(Data excerpts)
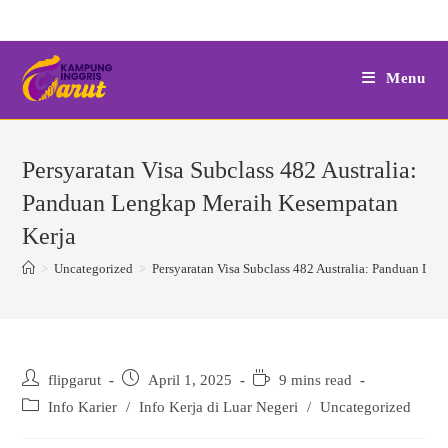
Skip
to
content
Menu
Persyaratan Visa Subclass 482 Australia:
Panduan Lengkap Meraih Kesempatan
Kerja
>
Uncategorized
>
Persyaratan Visa Subclass 482 Australia: Panduan Le
Post
Post
Reading
flipgarut
April 1, 2025
9 mins read
author:
published:
time:
Post
Info Karier
/
Info Kerja di Luar Negeri
/
Uncategorized
category:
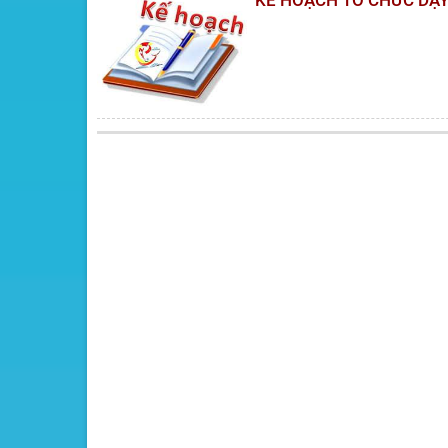
KẾ HOẠCH TỔ CHỨC DẠY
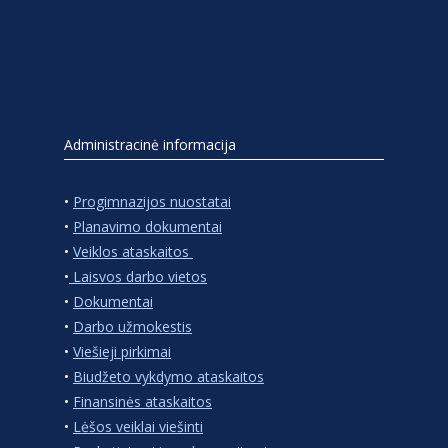
Administracinė informacija
•
Progimnazijos nuostatai
•
Planavimo dokumentai
•
Veiklos ataskaitos
•
Laisvos darbo vietos
•
Dokumentai
•
Darbo užmokestis
•
Viešieji pirkimai
•
Biudžeto vykdymo ataskaitos
•
Finansinės ataskaitos
•
Lėšos veiklai viešinti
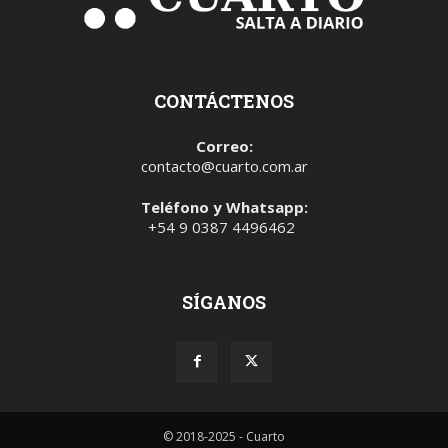
CONTÁCTENOS
Correo:
contacto@cuarto.com.ar
Teléfono y Whatsapp:
+54 9 0387 4496462
SÍGANOS
© 2018-2025 - Cuarto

• [TASK STATEMENT]: From the opening line of the entries above to the line that holds "contacto@cuarto.com.ar", inclusive, reproduce each line exactly and omit any picture.

• [RESPONSE AREA]:
Skip
to
content
Menu
Persyaratan Visa Subclass 482 Australia:
Panduan Lengkap Meraih Kesempatan
Kerja
>
Uncategorized
>
Persyaratan Visa Subclass 482 Australia: Panduan Le
Post
Post
Reading
flipgarut
April 1, 2025
9 mins read
author:
published:
time:
Post
Info Karier
/
Info Kerja di Luar Negeri
/
Uncategorized
category:
KẾ HOẠCH TỔ CHỨC DẠY
Administracinė informacija
•
Progimnazijos nuostatai
•
Planavimo dokumentai
•
Veiklos ataskaitos
•
Laisvos darbo vietos
•
Dokumentai
•
Darbo užmokestis
•
Viešieji pirkimai
•
Biudžeto vykdymo ataskaitos
•
Finansinės ataskaitos
•
Lėšos veiklai viešinti
CONTÁCTENOS
Correo:
contacto@cuarto.com.ar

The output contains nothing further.